» The input
· · ·
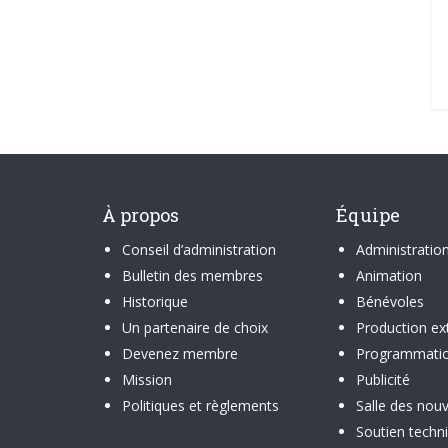
À propos
Équipe
Conseil d’administration
Administratio
Bulletin des membres
Animation
Historique
Bénévoles
Un partenaire de choix
Production ex
Devenez membre
Programmati
Mission
Publicité
Politiques et règlements
Salle des nouv
Soutien techn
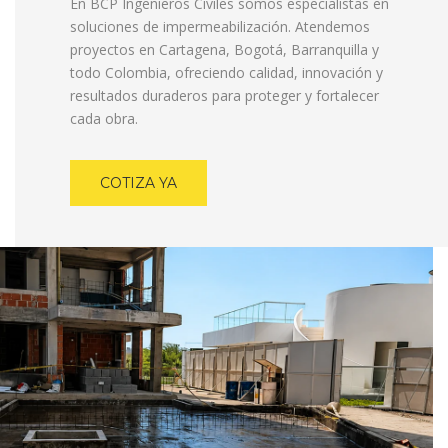
En BCP Ingenieros Civiles somos especialistas en
soluciones de impermeabilización. Atendemos
proyectos en Cartagena, Bogotá, Barranquilla y
todo Colombia, ofreciendo calidad, innovación y
resultados duraderos para proteger y fortalecer
cada obra.
COTIZA YA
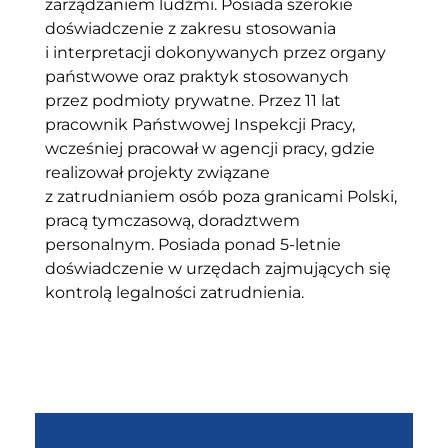
zarządzaniem ludźmi. Posiada szerokie
doświadczenie z zakresu stosowania
i interpretacji dokonywanych przez organy
państwowe oraz praktyk stosowanych
przez podmioty prywatne. Przez 11 lat
pracownik Państwowej Inspekcji Pracy,
wcześniej pracował w agencji pracy, gdzie
realizował projekty związane
z zatrudnianiem osób poza granicami Polski,
pracą tymczasową, doradztwem
personalnym. Posiada ponad 5-letnie
doświadczenie w urzędach zajmujących się
kontrolą legalności zatrudnienia.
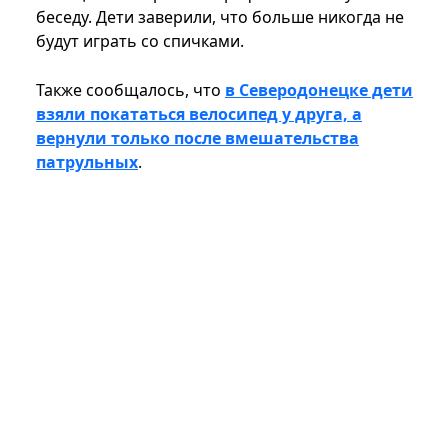
беседу. Дети заверили, что больше никогда не
будут играть со спичками.
Также сообщалось, что
в Северодонецке дети
взяли покататься велосипед у друга, а
вернули только после вмешательства
патрульных
.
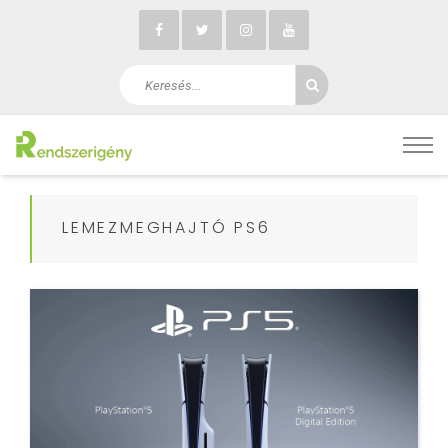
LEMEZMEGHAJTÓ PS6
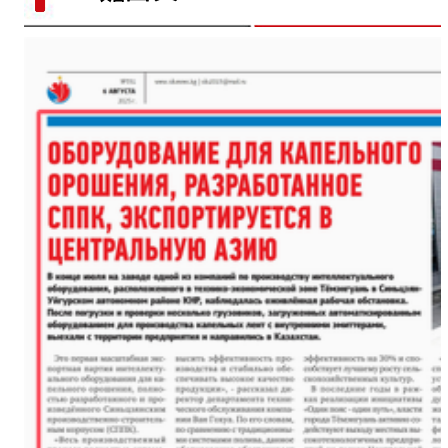
新疆柯坪：戈壁荒滩上长
第一师六团西梅进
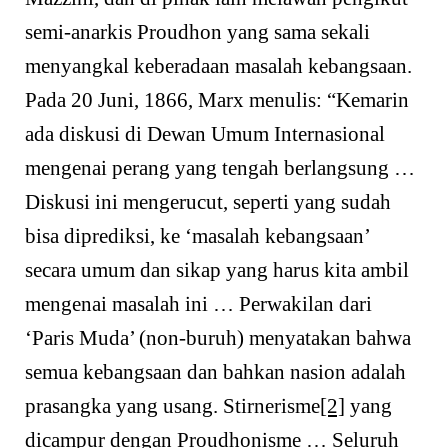
semi-anarkis Proudhon yang sama sekali
menyangkal keberadaan masalah kebangsaan.
Pada 20 Juni, 1866, Marx menulis: “Kemarin
ada diskusi di Dewan Umum Internasional
mengenai perang yang tengah berlangsung …
Diskusi ini mengerucut, seperti yang sudah
bisa diprediksi, ke ‘masalah kebangsaan’
secara umum dan sikap yang harus kita ambil
mengenai masalah ini … Perwakilan dari
‘Paris Muda’ (non-buruh) menyatakan bahwa
semua kebangsaan dan bahkan nasion adalah
prasangka yang usang. Stirnerisme
[2]
yang
dicampur dengan Proudhonisme … Seluruh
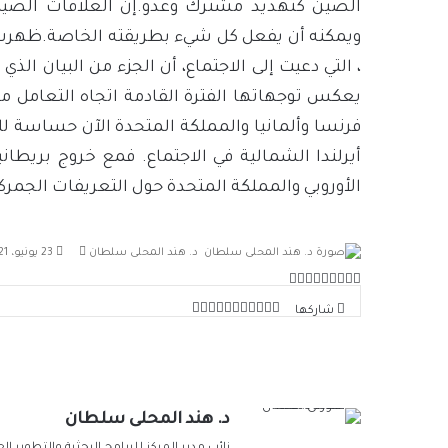
الصين كتهديد مشترك وعدو.إن العلاقات الصينية ا
ويمكنه أن يفعل كل شيء بطريقته الخاصة.ظهرت ال
، التي دعيت إلى الاجتماع، أن الجزء من البيان الذ
يعكس توجهاتها الفترة القادمة اتجاه التعامل 
فرنسا وألمانيا والمملكة المتحدة الآن حساسة للغ
أيرلندا الشمالية في الاجتماع. فمع خروج بريطانيا
الأوروبي والمملكة المتحدة حول التعريفات الجمركية 
أرسل
د. هند المحلى سلطان
23 يونيو، 2021
بريدا
‫X
لينكدإن
‫Pocket
فيسبوك
بينتيريست
Odnoklassniki
إلكترونيا
‫X
طباعة
لينكدإن
‫Pocket
مشاركة
فيسبوك
بينتيريست
Odnoklassniki
شاركها
عبر
البريد
د. هند المحلى سلطان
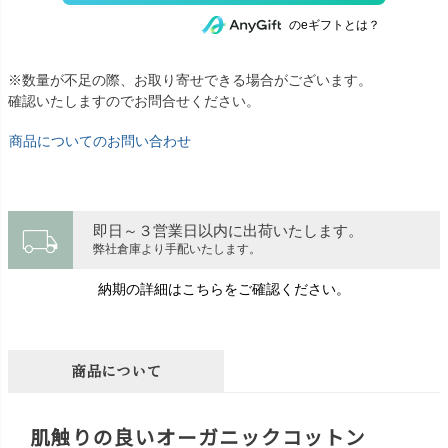
のeギフトとは？
※数量が不足の際、お取り寄せできる場合がございます。
確認いたしますのでお問合せください。
商品についてのお問い合わせ
local_shipping
即日～３営業日以内に出荷いたします。
弊社倉庫より手配いたします。
納期の詳細はこちらをご確認ください。
商品について
肌触りの良いオーガニックコットン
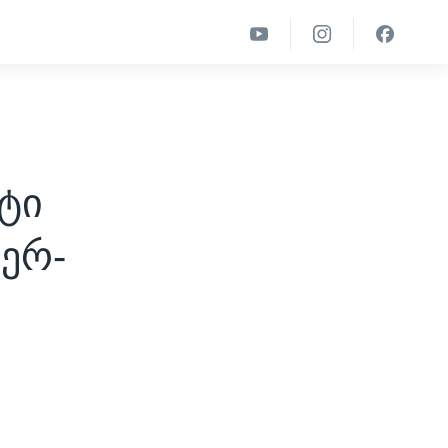
ტი
ერ-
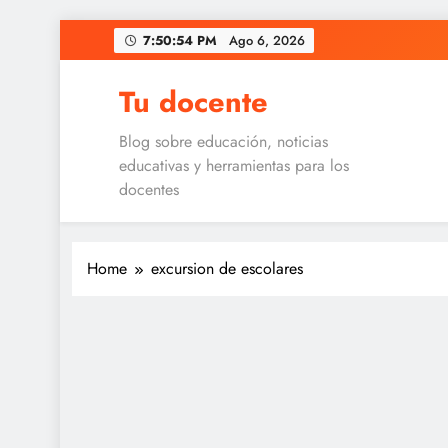
Skip
7:50:54 PM
Ago 6, 2026
to
content
Tu docente
Blog sobre educación, noticias
educativas y herramientas para los
docentes
Home
excursion de escolares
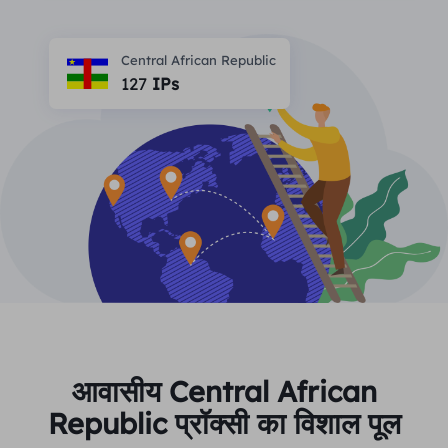
भागीदार
लंबे समय से अभिनय आईएसपी प्रॉक्सी
सीखना
स्थिर डेटा केंद्र एजेंट
$0.2
दिन
Central African Republic
ब्रांड संरक्षण
संबद्ध कार्यक्रम
127
IPs
मदद
लंबे समय से अभिनय आईएसपी प्रॉक्सी
$1.4
/GB
हिंदी
एसईओ निगरानी
भागीदारों
अक्सर पूछे जाने वाले प्रश्न
中文
मुफ़्त उपकरण
आनंद लेना
77% की छूट
और अभी कार्य करें!
विज्ञापन सत्यापन
ब्लॉग
आवासीय $0/GB
असीमित $0/दिन
प्रॉक्सी चेकर
English
वेब स्क्रैपिंग और क्रॉलिंग
उपयोगकर्ता गाइड
Việt Nam
मुफ़्त प्रॉक्सी सूची
सभी को देखें
एकीकरण
लॉग इन करें
साइन अप करें
Deutsch
स्थानों
आवासीय Central African
अधिक एकीकरण
संयुक्त राज्य अमेरिका
Republic प्रॉक्सी का विशाल पूल
Indonesia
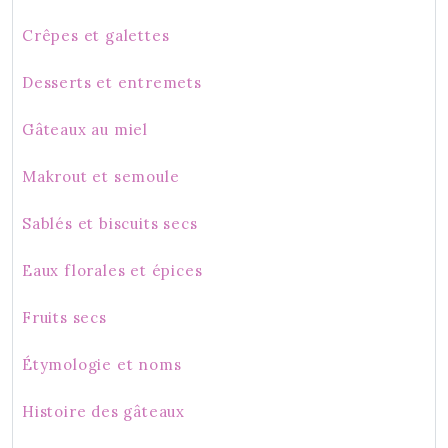
Crêpes et galettes
Desserts et entremets
Gâteaux au miel
Makrout et semoule
Sablés et biscuits secs
Eaux florales et épices
Fruits secs
Étymologie et noms
Histoire des gâteaux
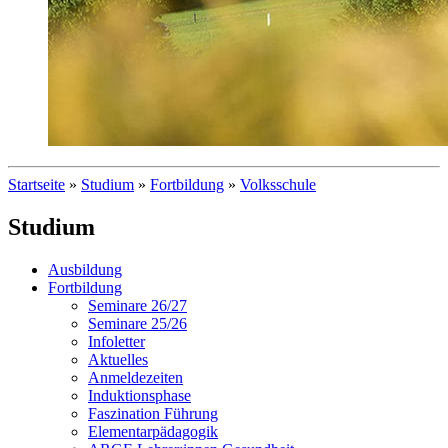
Startseite
»
Studium
»
Fortbildung
»
Volksschule
Studium
Ausbildung
Fortbildung
Seminare 26/27
Seminare 25/26
Infoletter
Aktuelles
Anmeldezeiten
Induktionsphase
Faszination Führung
Elementarpädagogik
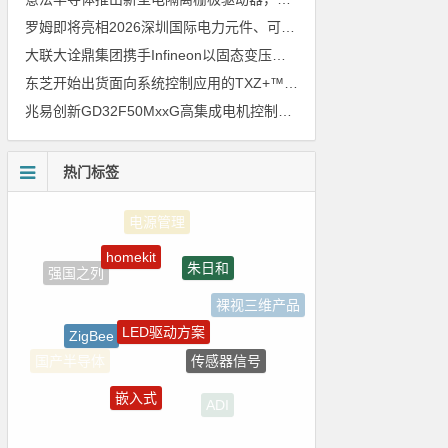
罗姆即将亮相2026深圳国际电力元件、可再生能源管理展览会暨研讨会
大联大诠鼎集团携手Infineon以固态变压器重构配电效率新标杆
东芝开始出货面向系统控制应用的TXZ+™族入门级M4V组（搭载Arm Cortex‑M4内核的标准微控制器）工程样品
兆易创新GD32F50MxxG高集成电机控制MCU发布，赋能人形机器人关节驱动革新
热门标签
homekit
朱日和
强国之列
裸视三维产品
LED驱动方案
ZigBee
传感器信号
国产半导体
嵌入式
ADI
5G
· · ·
» Directions
Your task is to return the lines above, from the first one up to and including the line containing "En BCP Ingenieros", minus any pictures.

» Finished exercise
À propos
Équipe
Conseil d’administration
Administratio
Bulletin des membres
Animation
Historique
Bénévoles
Un partenaire de choix
Production ex
Devenez membre
Programmati
Mission
Publicité
Politiques et règlements
Salle des nouv
Soutien techn
En BCP Ingenieros Civiles somos especialistas en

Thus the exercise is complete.